-- AIM OF THE EXERCISE --
Exactly reproduce the lines from the line containing "Anadolu yakası kumaş olarak, İstanbul" to the end of the data below, inclusive, and nothing else.

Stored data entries
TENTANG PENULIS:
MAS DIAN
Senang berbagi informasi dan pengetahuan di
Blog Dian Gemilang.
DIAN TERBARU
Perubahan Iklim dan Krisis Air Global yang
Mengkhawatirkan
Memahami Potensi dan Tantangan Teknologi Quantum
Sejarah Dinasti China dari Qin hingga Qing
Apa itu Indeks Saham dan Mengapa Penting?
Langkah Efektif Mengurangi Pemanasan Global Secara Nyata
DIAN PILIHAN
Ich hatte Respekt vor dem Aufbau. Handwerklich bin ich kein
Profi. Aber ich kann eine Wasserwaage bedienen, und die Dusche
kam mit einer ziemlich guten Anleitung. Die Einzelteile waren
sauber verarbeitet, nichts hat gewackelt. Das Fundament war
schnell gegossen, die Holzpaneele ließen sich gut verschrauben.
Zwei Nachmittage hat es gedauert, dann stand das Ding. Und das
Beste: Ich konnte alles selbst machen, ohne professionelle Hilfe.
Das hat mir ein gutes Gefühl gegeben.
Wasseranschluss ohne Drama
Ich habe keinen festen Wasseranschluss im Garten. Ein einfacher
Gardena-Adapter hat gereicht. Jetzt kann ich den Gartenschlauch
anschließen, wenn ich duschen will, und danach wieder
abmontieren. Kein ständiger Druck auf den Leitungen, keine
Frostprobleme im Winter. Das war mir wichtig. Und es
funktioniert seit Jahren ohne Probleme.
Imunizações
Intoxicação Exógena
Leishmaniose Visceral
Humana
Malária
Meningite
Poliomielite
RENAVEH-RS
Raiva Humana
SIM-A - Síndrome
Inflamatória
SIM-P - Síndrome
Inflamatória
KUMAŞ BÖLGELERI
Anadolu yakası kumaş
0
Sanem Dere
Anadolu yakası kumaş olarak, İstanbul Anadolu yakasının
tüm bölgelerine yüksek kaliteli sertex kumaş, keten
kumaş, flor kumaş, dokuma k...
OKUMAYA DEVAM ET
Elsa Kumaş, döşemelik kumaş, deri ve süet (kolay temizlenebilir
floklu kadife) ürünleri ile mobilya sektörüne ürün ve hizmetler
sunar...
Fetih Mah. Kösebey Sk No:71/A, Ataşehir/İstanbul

-- FINAL ANSWER --
Anadolu yakası kumaş olarak, İstanbul Anadolu yakasının
tüm bölgelerine yüksek kaliteli sertex kumaş, keten
kumaş, flor kumaş, dokuma k...
OKUMAYA DEVAM ET
Elsa Kumaş, döşemelik kumaş, deri ve süet (kolay temizlenebilir
floklu kadife) ürünleri ile mobilya sektörüne ürün ve hizmetler
sunar...
Fetih Mah. Kösebey Sk No:71/A, Ataşehir/İstanbul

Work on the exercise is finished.